The rnn-model does not support parallel computing, self-attention layer is designed for address the problem.

Self-attention have two kind of forms: scaled dot-product attention and multi-head attention.

Scaled Dot-Product Attention

不同的输入向量 $\boldsymbol a_i$ 经线性变换矩阵 $W^q$ 、 $W^k$ 和 $W^v$ 为查询向量 $\boldsymbol q_i$ 、键向量 $\boldsymbol k_i$ 和值向量 $\boldsymbol v_i$ ，每个查询向量 $\boldsymbol q_i$ 与同序列其他输入的键向量 $\boldsymbol k_j$ 做内积，得到 $\boldsymbol a_i$ 将每个 $\boldsymbol v_j$ 作为输出的注意力/分数 $\alpha_{ij}$ 。

对分数向量 $\boldsymbol\alpha$ 使用softmax得到具有概率分布的分数，加权 $\boldsymbol v_j$ 得到 $\boldsymbol a_i$ 的输出向量 $\boldsymbol o_i$ ，计算公式如下
$\boldsymbol o_i=V\cdot\text{softmax}\left(\frac{\boldsymbol \alpha_i}{\sqrt{d_k}}\right)^\top\\ \alpha_{ij}=\boldsymbol q_i\cdot\boldsymbol k_j,\ \boldsymbol q_j=W^q\boldsymbol a_j,\ \boldsymbol k_j=W^k\boldsymbol a_j,\ \boldsymbol v_j=W^v\boldsymbol a_j$
维度较高时内积值过大，softmax在较大值处的梯度较小，除以 $\sqrt{d_k}$ 避免梯度过小。

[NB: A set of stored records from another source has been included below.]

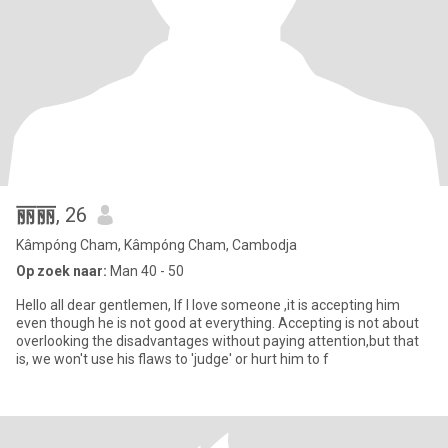
丽丽
, 26
Kâmpóng Cham, Kâmpóng Cham, Cambodja
Op zoek naar:
Man 40 - 50
Hello all dear gentlemen, If I love someone ,it is accepting him
even though he is not good at everything. Accepting is not about
overlooking the disadvantages without paying attention,but that
is, we won't use his flaws to 'judge' or hurt him to f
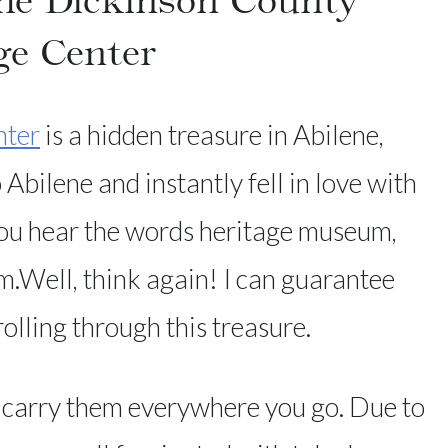
The Dickinson County
ge Center
nter
is a hidden treasure in Abilene,
Abilene and instantly fell in love with
u hear the words heritage museum,
m.Well, think again! I can guarantee
rolling through this treasure.
 carry them everywhere you go. Due to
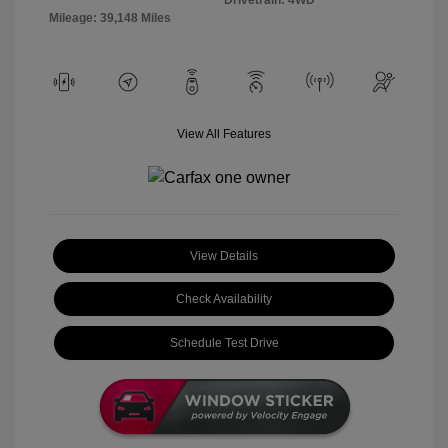
Mileage: 39,148 Miles
View All Features
View Details
Check Availability
Schedule Test Drive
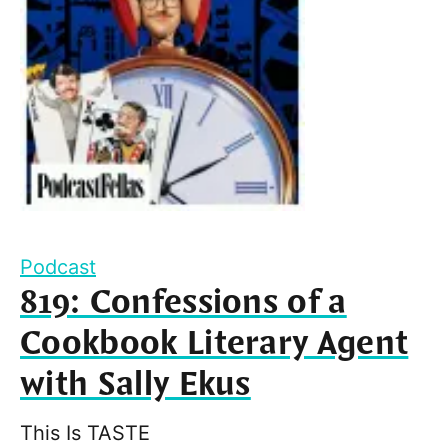
Podcast
819: Confessions of a
Cookbook Literary Agent
with Sally Ekus
This Is TASTE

Transform each of input embedding $\boldsymbol a$ to vector query $\boldsymbol q$ , key $\boldsymbol k$ , value $\boldsymbol v$ by multiply the matrix on the left.

Take the scaled dot-product of each of $\boldsymbol q^i$ and each of $\boldsymbol k^j$ to get the value $a_{i,j}$ , and then normalizes it into a probability distribution $\hat a_{i,j}$ with applying softmax, which is the attention of $\boldsymbol b^i$ (output of $\boldsymbol x^i$ ) on $\boldsymbol v^j$ .

Matrix form of self-attention for parallel computing:
$\text{Attention}(Q,K,V)=V\cdot\text{softmax}\left(\frac{K^T Q}{\sqrt{d_k}}\right)$
We suspect that for large values of $d_k$ , the dot products grow large in magnitude, pushing the softmax function into regions where it has extremely small gradients. To counteract this effect, we scale the dot products by $1/\sqrt{d_k}$ . Maybe for small values of $d_k$ , the scale is not necessary.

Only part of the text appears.